In the last part of this blog, I would like to share my thoughts on an interesting talk on pitfalls of data analytics.
How smart is Football Data Analytics today?
In the world of data analytics, sports analytics is a big business opportunity in itself. It was probably kick started after the book Moneyball by Michael Lewis, published in 2003, which was a sports business biography of sorts that introduced analytics to sports data. After that, businesses have sprung up that offer sports clubs detailed statistics and predictions, particularly around recruitment. The interest around the topic is not only for sports clubs but it is so much that each year the MIT holds a Sports Analytics conference, and it gets bigger and more prestigious every year.

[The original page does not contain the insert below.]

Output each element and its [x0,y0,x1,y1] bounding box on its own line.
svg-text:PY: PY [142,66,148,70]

I particularly liked this talk because Dr. Stefan Kühn, codecentric, had very interesting insights about how in data analytics, ignorance could lead to drawing analyses that maybe commercially viable but could be totally wrong. Often due to pressure of producing impressive reports with severe time constraints data analysts overlook fundamental questions about the data itself.
He drew the point home using examples from the football analytics world. The first example was based on the bestseller “The Numbers Game: Why Everything You Know About Soccer Is Wrong.” In the book the authors talk about how much soccer relies on luck a lot more than people think and how statistical analysis of games could help derive winning decisions.

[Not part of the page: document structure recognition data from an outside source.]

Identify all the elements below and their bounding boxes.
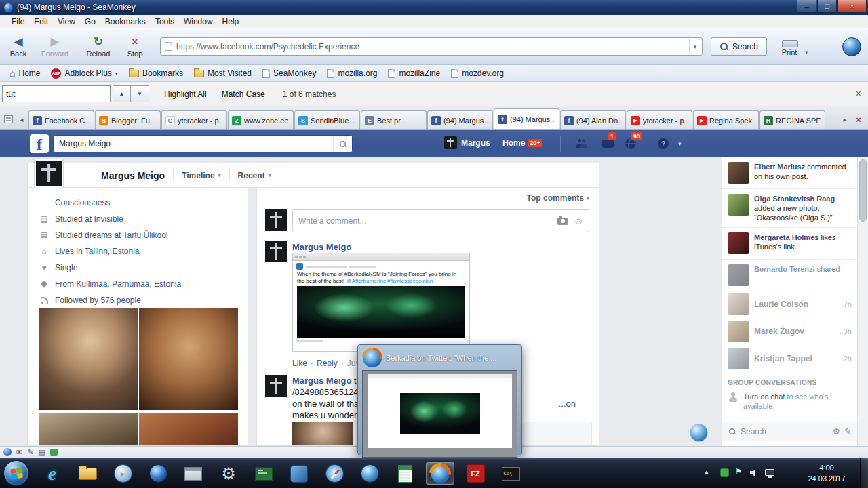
addressbook-icon[interactable]: ▤ xyxy=(38,449,45,456)
taskbar-app-window[interactable] xyxy=(179,462,208,485)
stop-button[interactable]: × Stop xyxy=(117,30,153,64)
tab-blogger[interactable]: BBlogger: Fu... xyxy=(95,110,161,129)
post-author-link[interactable]: Margus Meigo xyxy=(292,242,351,252)
profile-name[interactable]: Margus Meigo xyxy=(101,170,165,181)
taskbar-filezilla[interactable]: FZ xyxy=(461,462,490,485)
taskbar-seamonkey[interactable] xyxy=(144,462,172,485)
navigator-icon[interactable] xyxy=(3,448,12,456)
reply-link[interactable]: Reply xyxy=(317,359,338,368)
profile-chip[interactable]: Margus xyxy=(444,136,490,149)
taskbar-blue-sphere-app[interactable] xyxy=(355,462,384,485)
print-button[interactable]: Print xyxy=(774,30,805,64)
gear-icon[interactable]: ⚙ xyxy=(832,426,840,436)
menu-window[interactable]: Window xyxy=(179,16,218,28)
tab-ytcracker-google[interactable]: Gytcracker - p... xyxy=(161,110,227,129)
find-input[interactable] xyxy=(2,85,111,102)
tab-best-pr[interactable]: EBest pr... xyxy=(361,110,427,129)
mail-icon[interactable]: ✉ xyxy=(16,449,22,456)
contact-row[interactable]: Kristjan Tappel 2h xyxy=(722,345,857,372)
taskbar-terminal-green[interactable] xyxy=(250,462,278,485)
bookmark-mozdev-org[interactable]: mozdev.org xyxy=(446,66,509,80)
facebook-search-input[interactable] xyxy=(54,139,333,148)
taskbar-explorer[interactable] xyxy=(73,462,102,485)
globe-icon[interactable] xyxy=(690,424,708,442)
find-next-button[interactable]: ▼ xyxy=(131,85,149,102)
post2-link[interactable]: ...on xyxy=(559,398,576,409)
chat-search-input[interactable] xyxy=(741,427,828,436)
taskbar-preview-popup[interactable]: Berkadia on Twitter: "When the ... xyxy=(357,344,522,455)
smiley-icon[interactable]: ☺ xyxy=(574,216,583,226)
followers-link[interactable]: 576 people xyxy=(100,296,140,305)
tab-sendinblue[interactable]: SSendinBlue ... xyxy=(294,110,360,129)
bookmark-most-visited[interactable]: Most Visited xyxy=(189,66,257,80)
friend-requests-button[interactable] xyxy=(573,138,589,150)
menu-tools[interactable]: Tools xyxy=(151,16,179,28)
tab-margus-2-active[interactable]: f(94) Margus ... xyxy=(494,108,559,129)
taskbar-firefox-active[interactable] xyxy=(426,462,454,485)
page-scrollbar[interactable] xyxy=(857,157,868,446)
facebook-search-button[interactable] xyxy=(333,136,352,152)
restore-button[interactable]: □ xyxy=(817,0,837,13)
camera-icon[interactable] xyxy=(557,218,568,225)
tab-margus-1[interactable]: f(94) Margus ... xyxy=(427,110,493,129)
timeline-dropdown[interactable]: Timeline▾ xyxy=(182,171,220,180)
profile-avatar[interactable] xyxy=(35,159,63,188)
composer-box[interactable]: ☺ xyxy=(292,209,589,232)
find-previous-button[interactable]: ▲ xyxy=(113,85,131,102)
post2-author-avatar[interactable] xyxy=(265,375,287,396)
bookmark-bookmarks-folder[interactable]: Bookmarks xyxy=(123,66,189,80)
tweet-screenshot-image[interactable]: When the theme of #BerkadiaNSM is "Joini… xyxy=(292,253,470,352)
taskbar-compass-browser[interactable] xyxy=(320,462,349,485)
photo-2[interactable] xyxy=(139,308,238,410)
url-input[interactable] xyxy=(172,42,689,52)
match-case-toggle[interactable]: Match Case xyxy=(222,89,265,99)
search-button[interactable]: Search xyxy=(711,37,767,56)
like-link[interactable]: Like xyxy=(292,359,307,368)
post-author-avatar[interactable] xyxy=(265,241,287,262)
close-button[interactable]: × xyxy=(837,0,867,13)
minimize-button[interactable]: – xyxy=(797,0,816,13)
taskbar-media-player[interactable]: ▸ xyxy=(108,462,137,485)
composer-icon[interactable]: ✎ xyxy=(27,449,33,456)
ticker-story[interactable]: Bernardo Terenzi shared xyxy=(722,260,857,291)
tab-regina-spektor[interactable]: ▶Regina Spek... xyxy=(693,110,759,129)
reload-button[interactable]: ↻ Reload xyxy=(80,30,117,64)
ticker-story[interactable]: Elbert Mariusz commented on his own post… xyxy=(722,157,857,189)
menu-file[interactable]: File xyxy=(7,16,29,28)
city-link[interactable]: Tallinn, Estonia xyxy=(85,247,140,256)
tab-alan-do[interactable]: f(94) Alan Do... xyxy=(560,110,626,129)
volume-icon[interactable] xyxy=(750,469,759,477)
back-button[interactable]: ◀ Back xyxy=(0,30,37,64)
close-tab-button[interactable]: × xyxy=(852,110,865,128)
bookmark-adblock-plus[interactable]: ABP Adblock Plus ▾ xyxy=(45,66,123,80)
university-link[interactable]: Tartu Ülikool xyxy=(123,230,168,240)
photo-1[interactable] xyxy=(39,308,138,410)
consciousness-link[interactable]: Consciousness xyxy=(55,198,110,207)
menu-view[interactable]: View xyxy=(53,16,80,28)
facebook-search[interactable] xyxy=(53,135,353,152)
home-link[interactable]: Home 20+ xyxy=(502,138,542,148)
facebook-logo[interactable]: f xyxy=(30,134,49,153)
hometown-link[interactable]: Kullimaa, Pärnumaa, Estonia xyxy=(76,279,181,289)
scrollbar-thumb[interactable] xyxy=(859,159,867,222)
tab-list-button[interactable] xyxy=(1,110,15,128)
taskbar-command-prompt[interactable]: C:\_ xyxy=(496,462,525,485)
find-close-button[interactable]: × xyxy=(856,88,861,99)
taskbar-settings[interactable]: ⚙ xyxy=(214,462,243,485)
bookmark-mozilla-org[interactable]: mozilla.org xyxy=(321,66,382,80)
turn-on-chat-link[interactable]: Turn on chat xyxy=(743,392,785,401)
attached-photo-thumb[interactable] xyxy=(292,422,353,446)
compose-icon[interactable]: ✎ xyxy=(844,426,852,436)
menu-edit[interactable]: Edit xyxy=(29,16,53,28)
tray-app-icon[interactable] xyxy=(720,468,729,477)
print-dropdown-caret[interactable]: ▾ xyxy=(805,49,808,56)
tray-expand-button[interactable]: ▲ xyxy=(704,469,709,475)
menu-help[interactable]: Help xyxy=(218,16,244,28)
menu-go[interactable]: Go xyxy=(80,16,100,28)
tab-facebook-1[interactable]: fFacebook C... xyxy=(28,110,94,129)
clock[interactable]: 4:00 24.03.2017 xyxy=(799,462,854,484)
tab-scroll-right-button[interactable]: ▸ xyxy=(838,110,852,128)
tab-ytcracker-youtube[interactable]: ▶ytcracker - p... xyxy=(627,110,692,129)
preview-thumbnail[interactable] xyxy=(362,370,517,458)
studied-link[interactable]: Invisible xyxy=(94,214,123,224)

However, Dr. Kühn pointed out how some of the conclusions drawn in the book are largely ignorant and do not take alternatives into account. For example, the authors claim that long corners are overrated and that short corners are better based on the statistics that the average corner is worth about 0.022 goals. At the same time, Dr. Kühn pointed out that similar statistics when applied to penalties was equally bad, that average team scores once every ten games from a penalty, and so he asks whether teams should give up on penalties as well!
Another interesting example is based on the blog post by Dan Altman, founder of North Yard Analytics.
The claim here is that substitutions score more goals than expected and therefore coaches should substitute forwards every 45 minutes of the game. Dr. Kühn showed that even though the claim may be correct it is still weak to be taken seriously. He points out that the statistics were measured only for forwards in winning teams, the opponents could have scored more as well. Also fatigue is considered to be the cause of this effect, however a closer look reveals that there is no control possible for fatigue. In the study, fatigue has been measured in terms of the time spent on field however this cannot be accepted as a direct measure of fatigue.
The insights presented were relevant for any form of analytics. It reminds how important the pitfalls of raw statistics such as preconceptions, confirmation bias and lack of reflection about data without questioning the results would lead to producing incorrect reports.
To sum it all up
At the end of the first day there was a nice get together arranged with live music and fresh ‘Flammkuchen’. It provided a great atmosphere to get to know fellow conference attendees and to exchange information. The conference was well organized and on the last day I got the chance to take part in a workshop on ‘Introduction to Data Science’. The workshop walked us through the various Python based machine learning libraries using the Anaconda distribution. Hands on training of decision tree algorithm with the example of hand written digit recognition was very useful. To sum it all up, it was a successful conference and I am sure that everything I learned would help me at my work at Widas.